Robert FINLEY: J’ai grandi en Louisiane. Nous étions sept frères et sœurs, et notre maison ne comprenait que deux chambres. Cela signifie que mes parents dormaient dans l’une des chambres, les filles dans une autre, et le reste des garçons dans le living et la cuisine, ou ce qui en tenait lieu. Nous n’étions pas malheureux pour autant, nous vivions à la campagne, et avions la nature pour terrain de jeux. Évidemment, nous étions pauvres, et chacun d’entre nous contribuait au travail des champs. Mon père ne possédait pas la terre que nous cultivions, il n’était que le métayer d’un propriétaire, et nous passions le plus clair de notre temps à ramasser le coton et récolter le maïs, ce qui ne nous laissait guère de temps pour aller à l’école. Mon père était un homme très religieux, il ne manquait jamais la messe du dimanche, où il faisait partie du chœur gospel, et il nous a d’une certaine manière transmis le goût de la musique. Quand il partait faire des courses à la ville avec ma mère, mes frères et sœurs nous agglutinions autour du poste de radio pour capter les émissions de blues et de country music que nos parents nous interdisaient d’écouter, et nous nous relayions à la fenêtre pour guetter leur retour. Le chemin de terre qui menait chez nous soulevait un nuage de poussière qui annonçait de loin l’approche de tout véhicule, et dès que nous apercevions la carriole des parents, nous éteignions la radio pour reprendre nos activités ménagères, car si mon père nous avait surpris à écouter ce qu’il nommait les musiques du diable, Dieu sait le sort qu’il aurait pu réserver à ce bon vieux poste!

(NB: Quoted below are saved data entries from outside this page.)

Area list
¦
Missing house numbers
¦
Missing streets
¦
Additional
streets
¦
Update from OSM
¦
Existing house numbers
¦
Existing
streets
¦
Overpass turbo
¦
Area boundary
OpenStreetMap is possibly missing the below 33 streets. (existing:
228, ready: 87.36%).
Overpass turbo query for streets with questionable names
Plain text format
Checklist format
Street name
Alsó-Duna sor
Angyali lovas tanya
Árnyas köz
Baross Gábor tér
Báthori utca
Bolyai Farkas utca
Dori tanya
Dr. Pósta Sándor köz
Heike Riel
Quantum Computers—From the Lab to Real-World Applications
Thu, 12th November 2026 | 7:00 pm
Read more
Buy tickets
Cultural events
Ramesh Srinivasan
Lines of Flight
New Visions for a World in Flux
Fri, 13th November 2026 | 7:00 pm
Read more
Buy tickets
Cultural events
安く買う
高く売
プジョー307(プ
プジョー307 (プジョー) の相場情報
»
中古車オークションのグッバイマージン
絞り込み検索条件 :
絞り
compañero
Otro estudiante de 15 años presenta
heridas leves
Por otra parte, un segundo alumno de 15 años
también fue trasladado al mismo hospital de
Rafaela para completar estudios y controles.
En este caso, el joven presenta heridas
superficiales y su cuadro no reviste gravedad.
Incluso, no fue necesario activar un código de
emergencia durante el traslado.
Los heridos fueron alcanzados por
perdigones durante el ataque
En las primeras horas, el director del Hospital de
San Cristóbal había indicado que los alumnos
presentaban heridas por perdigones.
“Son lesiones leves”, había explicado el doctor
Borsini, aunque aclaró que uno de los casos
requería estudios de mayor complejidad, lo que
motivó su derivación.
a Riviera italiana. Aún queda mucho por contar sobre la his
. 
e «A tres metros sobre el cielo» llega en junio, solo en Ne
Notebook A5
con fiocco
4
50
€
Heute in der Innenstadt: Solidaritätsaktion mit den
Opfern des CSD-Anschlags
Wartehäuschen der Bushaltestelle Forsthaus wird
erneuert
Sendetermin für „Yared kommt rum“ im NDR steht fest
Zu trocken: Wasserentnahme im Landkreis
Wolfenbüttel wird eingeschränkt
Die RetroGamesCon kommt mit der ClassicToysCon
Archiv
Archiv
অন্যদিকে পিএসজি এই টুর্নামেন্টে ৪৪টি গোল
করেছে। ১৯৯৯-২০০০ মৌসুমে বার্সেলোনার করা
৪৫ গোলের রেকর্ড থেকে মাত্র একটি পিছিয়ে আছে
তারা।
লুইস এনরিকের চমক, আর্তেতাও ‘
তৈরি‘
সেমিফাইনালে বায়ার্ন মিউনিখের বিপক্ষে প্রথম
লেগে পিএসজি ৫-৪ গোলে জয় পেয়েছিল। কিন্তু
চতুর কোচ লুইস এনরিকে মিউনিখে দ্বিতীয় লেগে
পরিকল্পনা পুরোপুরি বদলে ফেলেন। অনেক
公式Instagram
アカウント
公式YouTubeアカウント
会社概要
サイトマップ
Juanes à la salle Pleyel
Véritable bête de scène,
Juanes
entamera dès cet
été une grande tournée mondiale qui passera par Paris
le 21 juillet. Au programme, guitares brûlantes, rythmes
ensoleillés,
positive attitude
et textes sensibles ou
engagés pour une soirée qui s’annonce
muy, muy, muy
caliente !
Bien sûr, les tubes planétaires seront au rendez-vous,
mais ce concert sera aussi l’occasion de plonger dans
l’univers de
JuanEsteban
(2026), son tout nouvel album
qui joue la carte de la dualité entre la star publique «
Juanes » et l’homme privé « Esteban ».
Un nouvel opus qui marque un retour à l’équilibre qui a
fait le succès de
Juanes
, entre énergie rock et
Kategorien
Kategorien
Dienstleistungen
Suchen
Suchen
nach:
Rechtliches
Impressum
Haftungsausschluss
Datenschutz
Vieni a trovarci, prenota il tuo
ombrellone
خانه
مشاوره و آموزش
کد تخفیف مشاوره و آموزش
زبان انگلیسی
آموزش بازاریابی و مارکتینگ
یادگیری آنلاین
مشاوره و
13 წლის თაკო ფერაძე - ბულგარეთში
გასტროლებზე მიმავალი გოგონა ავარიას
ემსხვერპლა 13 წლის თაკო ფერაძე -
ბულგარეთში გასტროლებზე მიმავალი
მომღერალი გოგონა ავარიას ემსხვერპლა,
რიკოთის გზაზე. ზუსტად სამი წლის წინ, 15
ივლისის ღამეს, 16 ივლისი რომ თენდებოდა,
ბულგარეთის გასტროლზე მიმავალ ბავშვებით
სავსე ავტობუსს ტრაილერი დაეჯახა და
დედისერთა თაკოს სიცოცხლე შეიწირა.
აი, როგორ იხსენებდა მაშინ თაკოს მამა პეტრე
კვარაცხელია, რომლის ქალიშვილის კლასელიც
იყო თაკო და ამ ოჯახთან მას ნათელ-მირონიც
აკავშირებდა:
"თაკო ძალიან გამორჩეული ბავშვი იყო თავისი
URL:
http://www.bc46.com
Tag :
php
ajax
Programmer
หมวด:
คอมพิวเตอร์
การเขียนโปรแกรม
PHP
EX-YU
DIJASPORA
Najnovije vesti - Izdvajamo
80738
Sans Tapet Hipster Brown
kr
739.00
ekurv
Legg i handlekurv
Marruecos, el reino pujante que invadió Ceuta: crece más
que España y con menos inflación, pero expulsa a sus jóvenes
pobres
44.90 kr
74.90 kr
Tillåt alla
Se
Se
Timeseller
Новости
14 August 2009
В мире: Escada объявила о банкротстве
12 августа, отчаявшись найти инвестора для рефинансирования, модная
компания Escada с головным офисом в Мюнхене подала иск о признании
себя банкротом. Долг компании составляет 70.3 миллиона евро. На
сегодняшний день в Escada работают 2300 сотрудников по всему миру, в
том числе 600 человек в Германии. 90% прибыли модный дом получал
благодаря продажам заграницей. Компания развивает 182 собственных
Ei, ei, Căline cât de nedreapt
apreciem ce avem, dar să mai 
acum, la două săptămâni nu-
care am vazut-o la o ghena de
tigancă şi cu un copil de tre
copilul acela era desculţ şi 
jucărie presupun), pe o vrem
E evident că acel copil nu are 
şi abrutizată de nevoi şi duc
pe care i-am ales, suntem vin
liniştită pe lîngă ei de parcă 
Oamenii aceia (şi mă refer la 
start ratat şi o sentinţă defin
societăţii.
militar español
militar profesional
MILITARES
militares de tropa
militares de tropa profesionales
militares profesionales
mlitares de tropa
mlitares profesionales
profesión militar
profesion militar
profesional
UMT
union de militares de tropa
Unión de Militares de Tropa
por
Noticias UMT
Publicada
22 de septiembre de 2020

Patrick DALLONGEVILLE: Votre père n’était donc guère porté sur le blues…

Robert FINLEY: Oh que non ! Il fut d’ailleurs très contrarié quand il réalisa que j’avais dépensé l’argent qu’il avait durement économisé pour m’acheter une paire de chaussures à acquérir une guitare à la place. J’avais à peine dix ans, et j’ai appris à en jouer avec un copain, qui m’a montré mes premiers accords. J’allais en avoir quatorze quand mon père est décédé dans un accident de voiture, et ma mère ne pouvant plus tenir la ferme seule, même avec l’aide de ses enfants, nous avons alors déménagé dans une ville toute proche. Notre maison était plus confortable, mais la nature au sein de laquelle nous avions grandi nous manquait cruellement. Nous avons tous dû chercher du travail, et comme j’étais doué de mes mains, je me suis trouvé un emploi d’apprenti charpentier. Je n’avais plus guère le temps de me consacrer à la musique, et je me suis enrôlé dans l’armée. Transféré en Allemagne, j’y ai occupé un poste de mécanicien, jusqu’à ce qu’on réalise que je savais jouer d’un instrument. J’ai alors été affecté au sein de l’orchestre de la base, où j’ai passé l’essentiel de ma conscription.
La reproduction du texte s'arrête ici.